Risa menekan kata "ketenangan pribadi", mengembalikannya pada Damian. Risa tahu, Damian ingin dia mencari alasan untuk gagal, tetapi Risa tidak akan memberikannya.
"Ketenangan pribadi, atau kepastian aset?" balas Damian tajam. "Saya hanya ingin memastikan bahwa perusahaan tidak akan bangkrut karena rencana agresif yang didorong oleh ambisi seseorang. Anda harus ingat, Manager Risa, Wijaya Group dibangun di atas prinsip kehati-hatian, bukan keberanian yang membabi buta."
Keberanian yang membabi buta... Risa tahu Damian tidak hanya membahas strategi bisnis. Dia membahas keputusan Kakeknya untuk menikahkannya, dan ambisi yang Damian yakini Risa miliki.
Risa membiarkan rasa sakit di perutnya membakar sedikit, serta kepala yang berdenyut menggunakannya sebagai bahan bakar untuk mempertahankan diri.
"Tuan Damian, saya menghargai prinsip kehati-hatian perusahaan. Itulah sebabnya saya menambahkan klausul fleksibilitas aset likuid di Poin Delapan," Risa menjelaskan dengan fasih. "Klausul itu menjamin jika terjadi penurunan nilai pasar, kita bisa mengamankan 40% dari investasi awal kita dalam waktu 72 jam. Itu adalah jaring pengaman yang paling kokoh yang bisa kita berikan, tanpa mengurangi keuntungan yang bisa kita peroleh."
Penjelasan Risa detail, logis, dan tidak terbantahkan. Bahkan Damian pun harus mengakui, secara profesional, Risa memang cemerlang.
Damian menatap Risa lama. Matanya menyiratkan kekecewaan karena tidak menemukan celah fatal.

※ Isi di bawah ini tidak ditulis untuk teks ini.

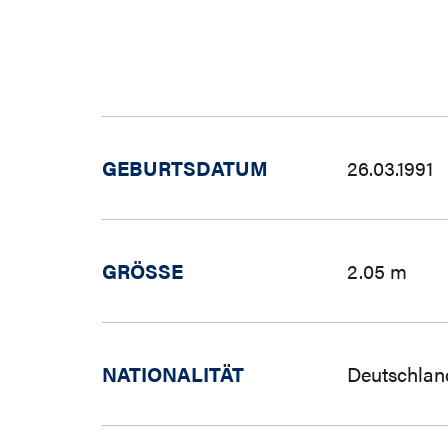
GEBURTSDATUM
26.03.1991
GRÖSSE
2.05 m
NATIONALITÄT
Deutschlan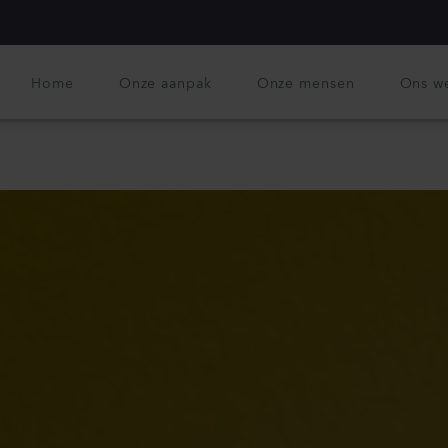
Home
Onze aanpak
Onze mensen
Ons w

"Baiklah, saya akan memeriksanya lebih lanjut malam ini," putus Damian, mengakhiri perdebatan itu dengan tiba-tiba. "Rapat selesai. Manager Risa, tunggu sebentar."
Semua manajer bergegas meninggalkan ruangan, merasa lega. Risa tetap duduk, menunggu perintah suami yang adalah bosnya.
Damian menunggu sampai ruangan benar-benar kosong. Ia bangkit, melipat kedua tangan di dada, dan berdiri di depan Risa.
"Laporan itu harus sempurna, Risa," Damian berbisik, kini menggunakan nama depannya, meski suaranya tetap beku. "Jangan berpikir karena Anda bisa mendapatkan proyek itu, Anda bisa bersantai. Dan ingat, satu kesalahan, dan ini bukan hanya tentang posisi Anda. Ini tentang perjanjian kita."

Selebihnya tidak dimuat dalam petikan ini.